Ils sont petits, visqueux et étonnamment brillants.
Les poissons Slipmouth ne sont pas des prises de seau à appâts moyennes. Ces créatures, appartenant à l’ordre des Perciformes, ont un corps couvert de minuscules écailles qui semblent lisses au toucher. Mais leur caractéristique la plus déterminante est une bouche qui peut avancer à une vitesse surprenante. Il dépasse tellement pendant l’alimentation que le poisson mérite son nom. La bouche s’échappe.

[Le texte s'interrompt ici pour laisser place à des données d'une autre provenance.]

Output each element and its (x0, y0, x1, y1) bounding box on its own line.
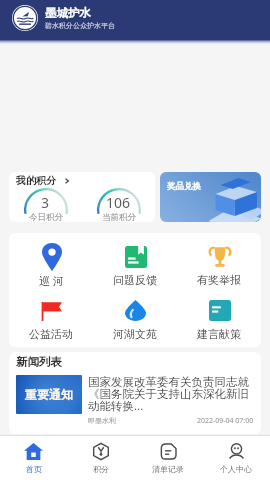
staticText: 当前积分 (102, 212, 136, 222)
staticText: 个人中心 (220, 464, 252, 474)
staticText: 今日积分 (29, 212, 63, 222)
staticText: 墨城护水 (45, 6, 91, 20)
staticText: 建言献策 (197, 327, 241, 341)
staticText: 清单记录 (152, 464, 184, 474)
staticText: 河湖文苑 (113, 327, 157, 341)
button[interactable]: 清单记录 (134, 437, 202, 479)
staticText: 重要通知 (25, 387, 73, 402)
staticText: 我的积分 (16, 174, 56, 187)
button[interactable]: 重要通知 (16, 375, 254, 426)
staticText: 2022-09-04 07:00 (197, 416, 254, 426)
button[interactable]: 公益活动 (9, 296, 93, 341)
staticText: 问题反馈 (113, 273, 157, 287)
staticText: 106 (106, 193, 131, 212)
staticText: 3 (41, 193, 50, 212)
button[interactable]: 问题反馈 (93, 242, 177, 287)
staticText: 公益活动 (29, 327, 73, 341)
button[interactable]: 积分 (67, 437, 134, 479)
button[interactable]: 个人中心 (202, 437, 270, 479)
staticText: 奖品兑换 (167, 181, 201, 192)
button[interactable]: 有奖举报 (177, 242, 261, 287)
button[interactable]: 巡 河 (9, 242, 93, 288)
staticText: 巡 河 (39, 273, 64, 288)
staticText: 积分 (93, 464, 109, 474)
staticText: 碧水积分公众护水平台 (45, 21, 115, 30)
button[interactable]: 奖品兑换 (160, 172, 261, 222)
staticText: 新闻列表 (16, 355, 62, 369)
button[interactable]: 我的积分 (9, 172, 155, 222)
button[interactable]: 建言献策 (177, 296, 261, 341)
button[interactable]: 河湖文苑 (93, 296, 177, 341)
staticText: 国家发展改革委有关负责同志就《国务院关于支持山东深化新旧动能转换... (88, 375, 254, 414)
button[interactable]: 首页 (0, 437, 67, 479)
staticText: 有奖举报 (197, 273, 241, 287)
staticText: 即墨水利 (88, 416, 116, 425)
staticText: 首页 (26, 464, 42, 474)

Cette adaptation n’est pas seulement pour le spectacle. Cela les aide à capturer des proies dans les eaux côtières troubles.
L’éclat naturel
On pourrait penser que la luminescence est biologique, comme chez certaines méduses ou baudroies profondes. Ce n’est pas le cas. Les Slipmouths s’appuient sur un partenariat externe. Ils hébergent des bactéries luminescentes dans un organe spécialisé qui entoure leur œsophage. Les bactéries font le travail. Le poisson reçoit la lueur.
Pourquoi briller ? Susceptible de confondre les prédateurs ou d’attirer de petites proies dans la pénombre des eaux peu profondes. C’est une astuce biologique empruntée aux microbes.
Où les trouver
Vous ne trouverez pas ces poissons dans l’Atlantique ou dans les Caraïbes. Ils sont limités à la région Indo-Pacifique. Plus précisément, ils prospèrent dans les environnements d’eau salée ou saumâtre. Pensez aux mangroves, aux estuaires et aux baies peu profondes.

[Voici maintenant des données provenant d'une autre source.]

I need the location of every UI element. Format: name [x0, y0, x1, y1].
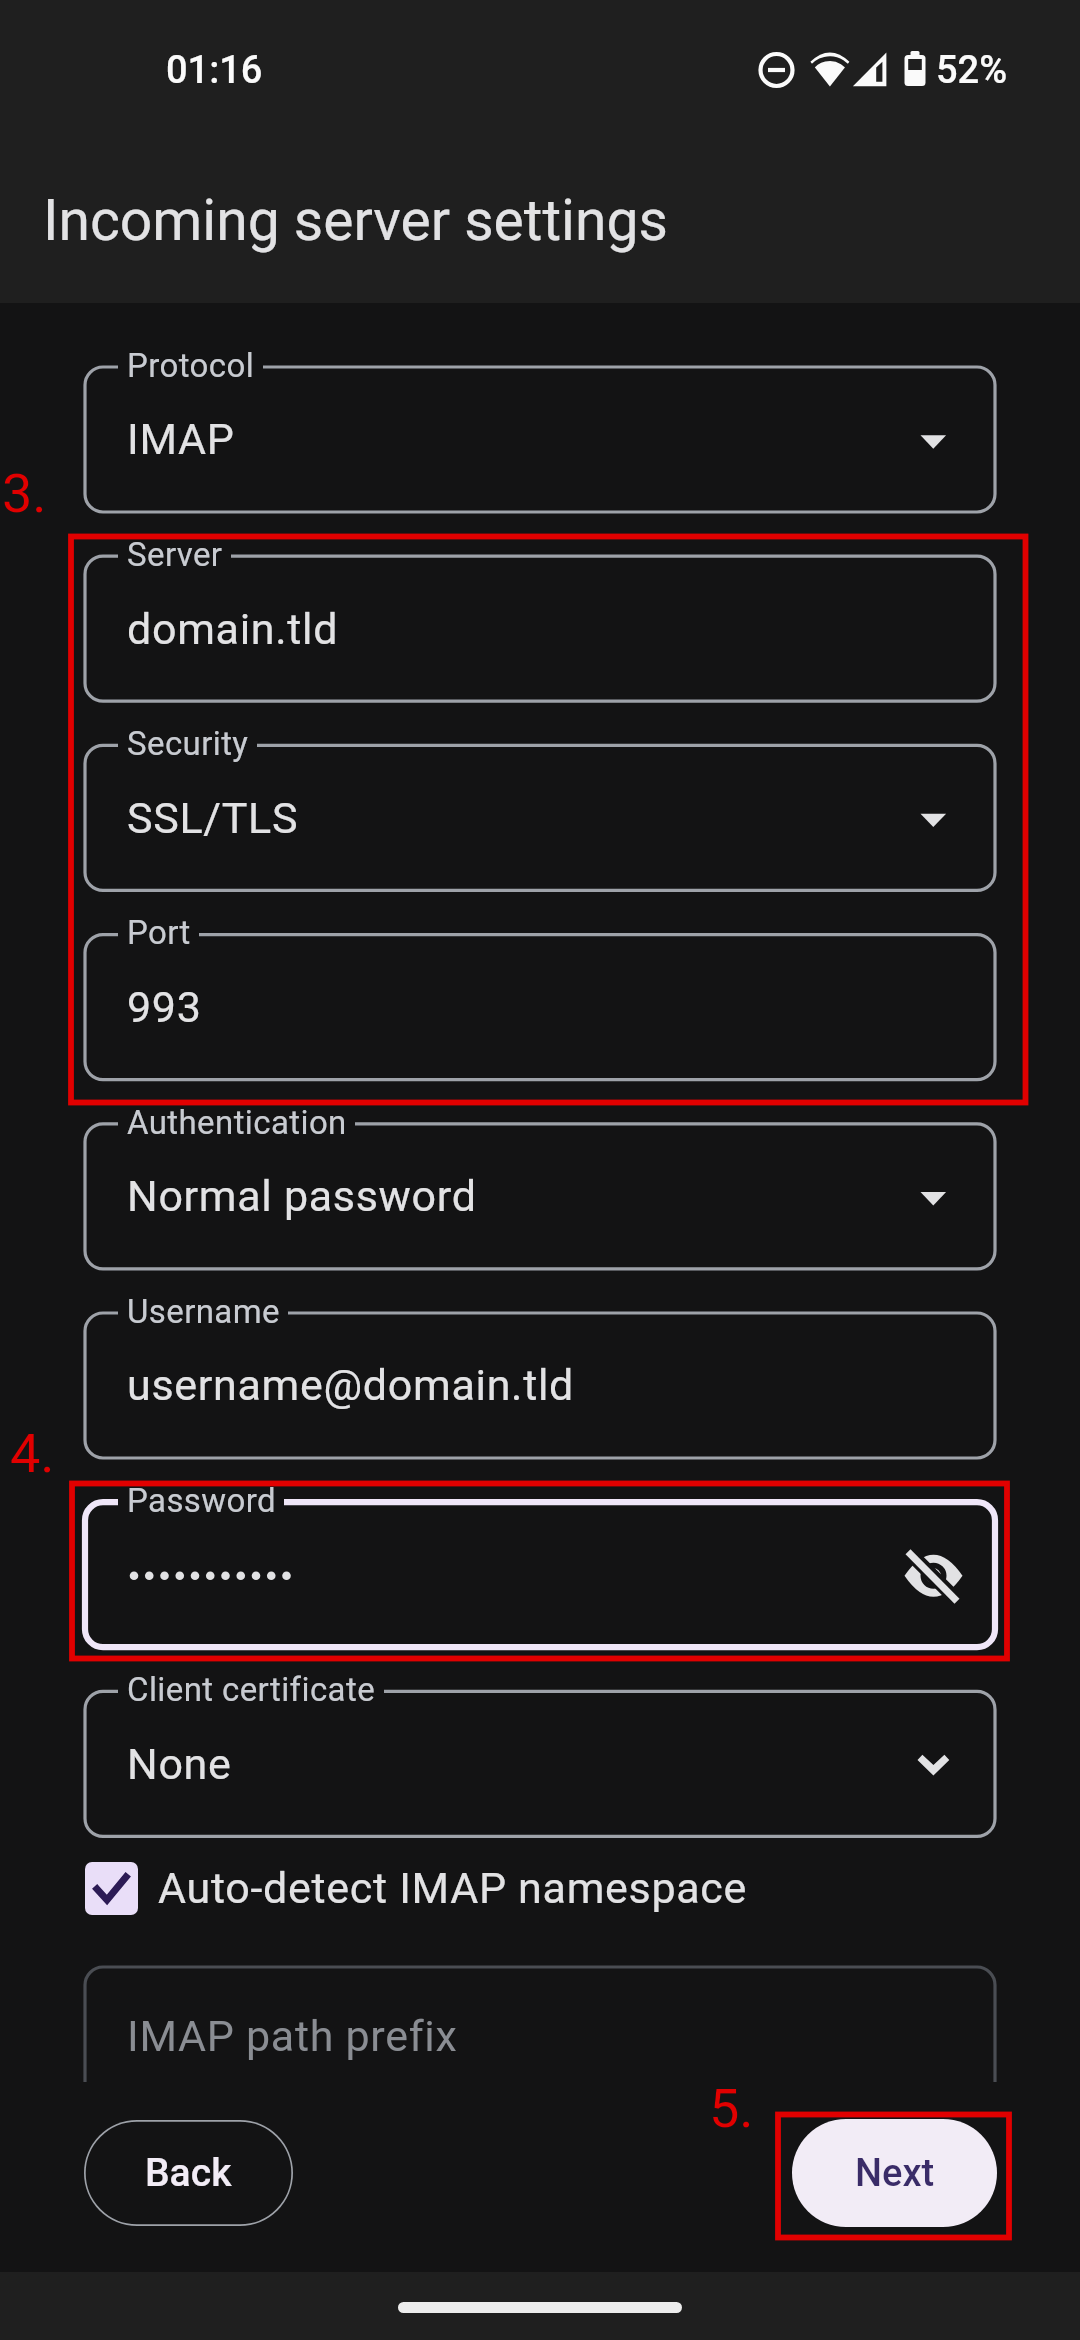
- staticText: Incoming server settings: [43, 187, 668, 254]
- staticText: Back: [145, 2150, 232, 2196]
- staticText: Authentication: [127, 1103, 347, 1142]
- button[interactable]: Auto-detect IMAP namespace: [85, 1850, 748, 1926]
- staticText: IMAP path prefix: [127, 2011, 458, 2061]
- staticText: Port: [127, 913, 191, 952]
- staticText: Normal password: [127, 1171, 477, 1221]
- staticText: 4.: [10, 1422, 55, 1485]
- button[interactable]: [85, 536, 995, 721]
- staticText: Security: [127, 724, 249, 763]
- staticText: Server: [127, 535, 223, 574]
- button[interactable]: Next: [792, 2119, 997, 2227]
- button[interactable]: [85, 347, 995, 532]
- button[interactable]: IMAP path prefix: [0, 1950, 1080, 2082]
- button[interactable]: Show password: [885, 1526, 982, 1623]
- button[interactable]: [85, 1103, 995, 1288]
- button[interactable]: [85, 1670, 995, 1855]
- staticText: IMAP: [127, 414, 235, 464]
- staticText: 01:16: [166, 48, 263, 93]
- button[interactable]: Back: [84, 2120, 293, 2226]
- staticText: Auto-detect IMAP namespace: [158, 1863, 748, 1913]
- button[interactable]: [85, 914, 995, 1099]
- staticText: None: [127, 1739, 232, 1789]
- staticText: Client certificate: [127, 1670, 376, 1709]
- staticText: 5.: [709, 2077, 754, 2140]
- staticText: 3.: [2, 462, 47, 525]
- staticText: Next: [855, 2151, 935, 2196]
- staticText: Password: [127, 1481, 276, 1520]
- button[interactable]: [85, 1481, 995, 1666]
- staticText: username@domain.tld: [127, 1360, 575, 1410]
- staticText: SSL/TLS: [127, 793, 299, 843]
- staticText: domain.tld: [127, 604, 339, 654]
- staticText: Protocol: [127, 346, 255, 385]
- button[interactable]: [85, 725, 995, 910]
- staticText: 52%: [936, 48, 1008, 93]
- button[interactable]: [85, 1292, 995, 1477]
- staticText: 993: [127, 982, 202, 1032]
- staticText: Username: [127, 1292, 280, 1331]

Il n’existe que trois genres reconnus. Il existe environ 30 espèces au total. La plupart mesurent moins de 15 cm (6 pouces) de long. Une exception est Leiognathus equula, le plus grand du groupe. Il peut atteindre 30 cm (12 pouces). C’est encore peu par rapport à la plupart des normes de pêche, mais c’est important pour ce groupe.
Des bassins de marée aux tables
Les slipmouths sont abondants. Cette abondance en fait un aliment de base dans les pêcheries locales en Asie et dans le Pacifique. Les gens les mangent. Souvent entier. Des petits os et tout. La texture visqueuse ne semble pas déranger les convives qui apprécient la saveur fraîche et douce.
Mais leur empreinte écologique s’étend au-delà des assiettes.
Une espèce, Leiognathus klunzingeri, a fait un voyage historique. C’est l’un des deux douzaines de poissons de la mer Rouge qui ont traversé le canal de Suez. Et pas seulement de passage. Elle s’est implantée en Méditerranée. Une migration biologique rare. Un témoignage de la capacité d’adaptation de ces poissons gluants et brillants.
Qu’est-ce que cela signifie pour l’écosystème méditerranéen ? Nous regardons toujours. Le canal fait office de pont. Les Slipmouths l’ont utilisé. D’autres ont suivi. Les eaux ont changé.
Cela nous rappelle que même le plus petit poisson peut remodeler une mer.